Now try using only `fit()`. What happens? Why?

In [465]:
# code here
DontChangeAnything().fit(df_num2).fit(df_num2).fit(df_num2).fit(df_num2)


DontChangeAnything()

*Answer here*

I get the same object. Since fit returns the same object

Make a copy of the transformer class above. Edit it to return the `.describe()` of the dataframe only.

In [468]:
# code here
class Describation(BaseEstimator, TransformerMixin):
    def __init__(self):
        pass
    def d(self, X, y=None):
        return X.describe()

Describation().d(df_num2)    

Unnamed: 0,scores
count,6.0
mean,2.0
std,0.894427
min,1.0
25%,1.25
50%,2.0
75%,2.75
max,3.0


# Edit your own custom transformer

Copy the `DontChangeAnything` transformer. Assuming that its input will be a numpy array - edit it so that the numpy array is put into a dataframe which is returned.
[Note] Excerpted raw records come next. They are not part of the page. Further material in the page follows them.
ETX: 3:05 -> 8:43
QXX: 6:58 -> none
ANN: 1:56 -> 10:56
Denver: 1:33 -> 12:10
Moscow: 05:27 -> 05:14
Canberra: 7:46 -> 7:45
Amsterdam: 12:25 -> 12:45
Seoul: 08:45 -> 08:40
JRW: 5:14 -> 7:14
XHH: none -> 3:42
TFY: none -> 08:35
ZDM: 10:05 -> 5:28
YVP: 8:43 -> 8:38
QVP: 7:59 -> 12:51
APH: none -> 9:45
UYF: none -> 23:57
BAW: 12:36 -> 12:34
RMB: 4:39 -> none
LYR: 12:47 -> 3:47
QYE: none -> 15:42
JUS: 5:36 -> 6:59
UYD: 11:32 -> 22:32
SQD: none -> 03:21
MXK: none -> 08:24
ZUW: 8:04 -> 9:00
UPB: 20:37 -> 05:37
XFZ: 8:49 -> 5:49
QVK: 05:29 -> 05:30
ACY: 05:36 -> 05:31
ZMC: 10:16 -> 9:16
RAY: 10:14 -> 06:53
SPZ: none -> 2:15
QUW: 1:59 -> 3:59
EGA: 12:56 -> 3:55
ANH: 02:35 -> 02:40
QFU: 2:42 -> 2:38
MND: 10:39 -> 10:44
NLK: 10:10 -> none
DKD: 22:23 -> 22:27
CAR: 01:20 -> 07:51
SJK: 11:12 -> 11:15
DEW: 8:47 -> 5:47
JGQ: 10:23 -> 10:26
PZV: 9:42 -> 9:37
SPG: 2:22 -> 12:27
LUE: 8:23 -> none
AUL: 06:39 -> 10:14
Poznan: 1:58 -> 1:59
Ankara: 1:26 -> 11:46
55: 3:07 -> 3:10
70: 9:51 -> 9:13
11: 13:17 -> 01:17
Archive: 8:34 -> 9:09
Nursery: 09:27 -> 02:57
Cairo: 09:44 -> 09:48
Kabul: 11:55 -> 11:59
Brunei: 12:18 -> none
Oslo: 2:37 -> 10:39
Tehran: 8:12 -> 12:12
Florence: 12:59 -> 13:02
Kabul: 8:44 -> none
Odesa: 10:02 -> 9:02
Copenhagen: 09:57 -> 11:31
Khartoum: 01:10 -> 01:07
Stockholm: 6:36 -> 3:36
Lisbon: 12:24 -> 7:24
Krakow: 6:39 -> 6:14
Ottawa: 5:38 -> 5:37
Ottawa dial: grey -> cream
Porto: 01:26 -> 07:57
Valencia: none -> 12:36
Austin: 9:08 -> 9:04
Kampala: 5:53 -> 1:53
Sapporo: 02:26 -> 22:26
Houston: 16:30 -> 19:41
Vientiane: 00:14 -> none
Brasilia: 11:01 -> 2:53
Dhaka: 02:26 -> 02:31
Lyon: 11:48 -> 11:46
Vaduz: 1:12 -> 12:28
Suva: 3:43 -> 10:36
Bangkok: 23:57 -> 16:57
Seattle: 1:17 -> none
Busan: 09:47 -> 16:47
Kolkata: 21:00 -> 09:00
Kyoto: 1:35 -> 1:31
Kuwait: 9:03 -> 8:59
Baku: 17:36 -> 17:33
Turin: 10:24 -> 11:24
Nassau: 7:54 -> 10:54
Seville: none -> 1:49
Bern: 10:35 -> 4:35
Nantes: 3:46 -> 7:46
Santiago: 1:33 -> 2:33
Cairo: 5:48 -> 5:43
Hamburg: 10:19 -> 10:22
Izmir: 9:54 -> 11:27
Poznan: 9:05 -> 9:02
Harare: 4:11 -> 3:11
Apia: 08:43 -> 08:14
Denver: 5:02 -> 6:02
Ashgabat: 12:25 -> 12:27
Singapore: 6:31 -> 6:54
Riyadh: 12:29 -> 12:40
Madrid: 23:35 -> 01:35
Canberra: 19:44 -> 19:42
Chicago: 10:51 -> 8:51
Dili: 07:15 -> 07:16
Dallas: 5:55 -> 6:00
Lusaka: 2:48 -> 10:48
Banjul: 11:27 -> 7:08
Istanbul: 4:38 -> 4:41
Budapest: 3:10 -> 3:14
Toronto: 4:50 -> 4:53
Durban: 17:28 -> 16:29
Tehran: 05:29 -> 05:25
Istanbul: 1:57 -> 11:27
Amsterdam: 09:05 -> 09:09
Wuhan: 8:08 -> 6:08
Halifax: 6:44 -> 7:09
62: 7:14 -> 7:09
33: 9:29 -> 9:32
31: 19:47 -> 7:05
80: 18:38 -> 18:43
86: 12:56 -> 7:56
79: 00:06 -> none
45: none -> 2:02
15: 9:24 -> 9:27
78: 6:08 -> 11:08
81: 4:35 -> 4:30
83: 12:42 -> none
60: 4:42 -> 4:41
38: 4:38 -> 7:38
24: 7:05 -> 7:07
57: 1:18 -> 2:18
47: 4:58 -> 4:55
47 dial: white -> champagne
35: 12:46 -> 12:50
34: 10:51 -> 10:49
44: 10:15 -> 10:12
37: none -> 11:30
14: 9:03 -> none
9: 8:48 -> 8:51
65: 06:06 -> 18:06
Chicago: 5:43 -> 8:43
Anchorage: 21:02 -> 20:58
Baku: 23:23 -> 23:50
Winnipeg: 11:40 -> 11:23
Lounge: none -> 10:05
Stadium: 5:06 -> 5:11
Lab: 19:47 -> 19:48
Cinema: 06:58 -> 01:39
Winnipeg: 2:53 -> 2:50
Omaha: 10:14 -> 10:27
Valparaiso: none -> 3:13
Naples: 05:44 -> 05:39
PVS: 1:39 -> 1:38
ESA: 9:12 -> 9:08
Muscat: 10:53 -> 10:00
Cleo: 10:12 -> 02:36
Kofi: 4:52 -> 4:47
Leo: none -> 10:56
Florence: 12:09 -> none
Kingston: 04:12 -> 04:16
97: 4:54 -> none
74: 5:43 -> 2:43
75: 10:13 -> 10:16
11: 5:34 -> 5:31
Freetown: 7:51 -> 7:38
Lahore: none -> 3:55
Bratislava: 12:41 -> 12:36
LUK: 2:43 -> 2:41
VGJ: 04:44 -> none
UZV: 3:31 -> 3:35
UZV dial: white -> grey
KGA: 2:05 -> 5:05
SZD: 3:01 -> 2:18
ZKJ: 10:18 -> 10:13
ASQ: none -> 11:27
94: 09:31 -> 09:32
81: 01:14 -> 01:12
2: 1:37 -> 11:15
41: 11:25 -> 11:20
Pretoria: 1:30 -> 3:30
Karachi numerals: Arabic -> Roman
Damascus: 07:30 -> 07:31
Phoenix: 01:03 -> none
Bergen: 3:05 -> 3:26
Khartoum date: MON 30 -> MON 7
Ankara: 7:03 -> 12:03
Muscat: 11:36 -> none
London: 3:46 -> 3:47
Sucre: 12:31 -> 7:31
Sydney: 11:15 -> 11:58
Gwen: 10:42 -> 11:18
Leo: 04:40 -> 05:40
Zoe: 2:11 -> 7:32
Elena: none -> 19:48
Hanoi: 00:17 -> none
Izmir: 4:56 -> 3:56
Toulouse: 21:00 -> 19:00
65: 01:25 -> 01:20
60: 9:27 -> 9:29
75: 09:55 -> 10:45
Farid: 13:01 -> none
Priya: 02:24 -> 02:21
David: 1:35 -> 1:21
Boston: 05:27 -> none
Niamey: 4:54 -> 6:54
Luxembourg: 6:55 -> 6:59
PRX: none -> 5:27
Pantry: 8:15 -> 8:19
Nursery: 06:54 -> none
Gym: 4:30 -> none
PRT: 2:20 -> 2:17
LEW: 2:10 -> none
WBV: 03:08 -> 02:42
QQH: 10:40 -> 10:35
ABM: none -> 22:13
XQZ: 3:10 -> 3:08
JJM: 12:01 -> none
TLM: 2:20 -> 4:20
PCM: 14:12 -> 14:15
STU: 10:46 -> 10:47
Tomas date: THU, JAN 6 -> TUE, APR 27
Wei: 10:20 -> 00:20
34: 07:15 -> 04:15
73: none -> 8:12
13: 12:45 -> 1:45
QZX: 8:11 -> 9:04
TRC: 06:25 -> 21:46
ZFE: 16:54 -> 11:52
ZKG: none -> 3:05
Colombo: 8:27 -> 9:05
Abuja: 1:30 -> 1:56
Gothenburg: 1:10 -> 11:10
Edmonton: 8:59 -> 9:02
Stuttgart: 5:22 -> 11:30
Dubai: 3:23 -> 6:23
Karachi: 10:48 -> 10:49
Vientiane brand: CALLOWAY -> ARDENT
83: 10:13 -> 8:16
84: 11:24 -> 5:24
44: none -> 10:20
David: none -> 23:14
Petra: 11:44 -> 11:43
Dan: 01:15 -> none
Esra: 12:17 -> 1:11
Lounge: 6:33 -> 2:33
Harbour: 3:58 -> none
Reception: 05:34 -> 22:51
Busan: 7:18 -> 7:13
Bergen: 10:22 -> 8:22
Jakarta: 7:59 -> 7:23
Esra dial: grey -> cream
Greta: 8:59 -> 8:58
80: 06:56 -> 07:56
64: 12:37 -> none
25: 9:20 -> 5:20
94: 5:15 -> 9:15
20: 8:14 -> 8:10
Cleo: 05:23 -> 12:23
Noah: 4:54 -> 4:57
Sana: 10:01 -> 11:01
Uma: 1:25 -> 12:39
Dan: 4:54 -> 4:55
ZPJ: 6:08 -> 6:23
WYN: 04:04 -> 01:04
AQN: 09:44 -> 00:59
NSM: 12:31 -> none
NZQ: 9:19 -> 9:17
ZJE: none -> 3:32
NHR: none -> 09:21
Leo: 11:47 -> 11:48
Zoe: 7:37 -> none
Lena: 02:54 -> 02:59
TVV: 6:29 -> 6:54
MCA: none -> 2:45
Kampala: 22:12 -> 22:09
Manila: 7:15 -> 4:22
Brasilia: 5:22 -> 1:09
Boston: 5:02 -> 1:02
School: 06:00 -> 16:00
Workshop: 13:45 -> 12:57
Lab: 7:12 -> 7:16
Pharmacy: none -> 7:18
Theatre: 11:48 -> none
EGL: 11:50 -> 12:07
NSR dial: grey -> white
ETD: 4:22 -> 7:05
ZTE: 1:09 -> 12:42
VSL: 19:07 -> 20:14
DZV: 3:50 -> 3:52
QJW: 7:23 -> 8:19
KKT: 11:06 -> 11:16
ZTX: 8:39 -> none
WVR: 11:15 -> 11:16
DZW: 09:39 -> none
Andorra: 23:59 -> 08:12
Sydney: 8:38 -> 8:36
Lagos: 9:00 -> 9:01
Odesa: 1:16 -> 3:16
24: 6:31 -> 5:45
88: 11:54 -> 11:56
Test it on the array data below. 

In [471]:
array = np.array(df_test2)
array

array([['Xavier', 100.0],
       ['Michael', 9.0],
       [nan, nan]], dtype=object)

In [473]:
# code here
class Convert(BaseEstimator, TransformerMixin):
    def __init__(self):
        pass
    def conv(self, X, y=None):
        return pd.DataFrame(X)
Convert().conv(array)

Unnamed: 0,0,1
0,Xavier,100.0
1,Michael,9.0
2,,


##### Congratulations! You have reached the end of this notebook! At this point you should be able to use Transformers and Pipelines to tackle new exercises!